··· PROVIDED RECORDS

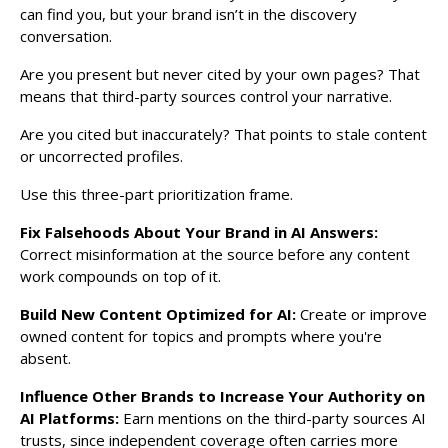
can find you, but your brand isn’t in the discovery
conversation.
Are you present but never cited by your own pages? That
means that third-party sources control your narrative.
Are you cited but inaccurately? That points to stale content
or uncorrected profiles.
Use this three-part prioritization frame.
Fix Falsehoods About Your Brand in AI Answers:
Correct misinformation at the source before any content
work compounds on top of it.
Build New Content Optimized for AI:
Create or improve
owned content for topics and prompts where you're
absent.
Influence Other Brands to Increase Your Authority on
AI Platforms:
Earn mentions on the third-party sources AI
trusts, since independent coverage often carries more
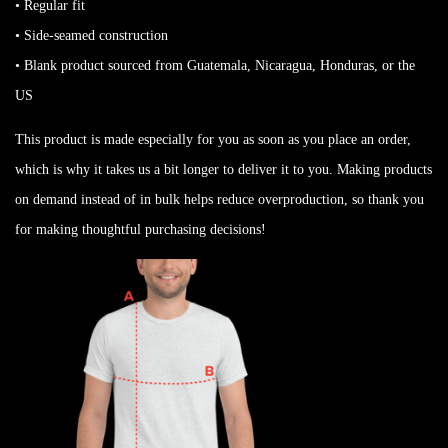
• Regular fit
• Side-seamed construction
• Blank product sourced from Guatemala, Nicaragua, Honduras, or the
US
This product is made especially for you as soon as you place an order,
which is why it takes us a bit longer to deliver it to you. Making products
on demand instead of in bulk helps reduce overproduction, so thank you
for making thoughtful purchasing decisions!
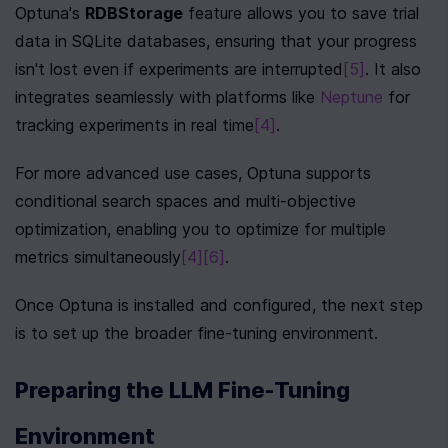
Optuna's 
RDBStorage
 feature allows you to save trial 
data in SQLite databases, ensuring that your progress 
isn't lost even if experiments are interrupted
[5]
. It also 
integrates seamlessly with platforms like 
Neptune
 for 
tracking experiments in real time
[4]
.
For more advanced use cases, Optuna supports 
conditional search spaces and multi-objective 
optimization, enabling you to optimize for multiple 
metrics simultaneously
[4]
[6]
.
Once Optuna is installed and configured, the next step 
is to set up the broader fine-tuning environment.
Preparing the LLM Fine-Tuning 
Environment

······

PROMPT ::
Would you count the lines in the entries that hold "sources" and reply with only the count?

RESPONSE TO THIS TASK ::
2